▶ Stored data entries
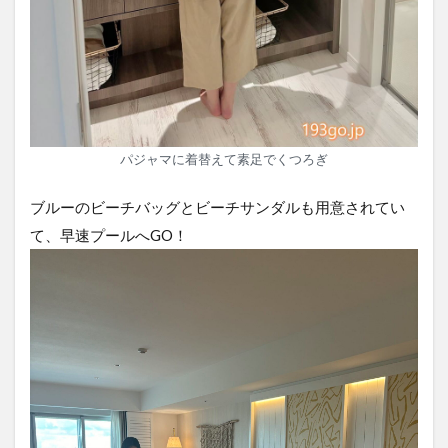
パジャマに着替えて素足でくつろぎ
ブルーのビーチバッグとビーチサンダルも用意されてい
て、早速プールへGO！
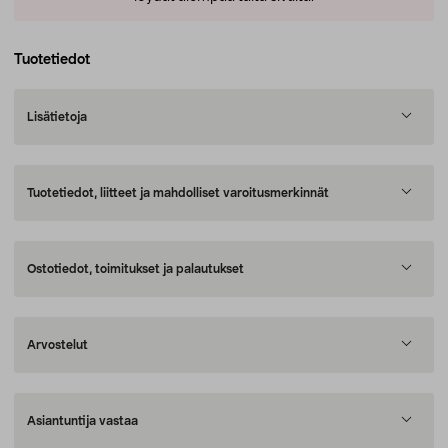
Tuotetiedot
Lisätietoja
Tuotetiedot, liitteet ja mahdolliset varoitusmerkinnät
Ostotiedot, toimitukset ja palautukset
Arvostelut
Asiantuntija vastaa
...
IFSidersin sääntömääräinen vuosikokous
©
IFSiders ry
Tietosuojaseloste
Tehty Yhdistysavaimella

▶ WHAT YOU HAVE TO DO
Work out how many lines of the entries include the word "Tuotetiedot", and respond with that number and nothing more.

▶ ANSWER
2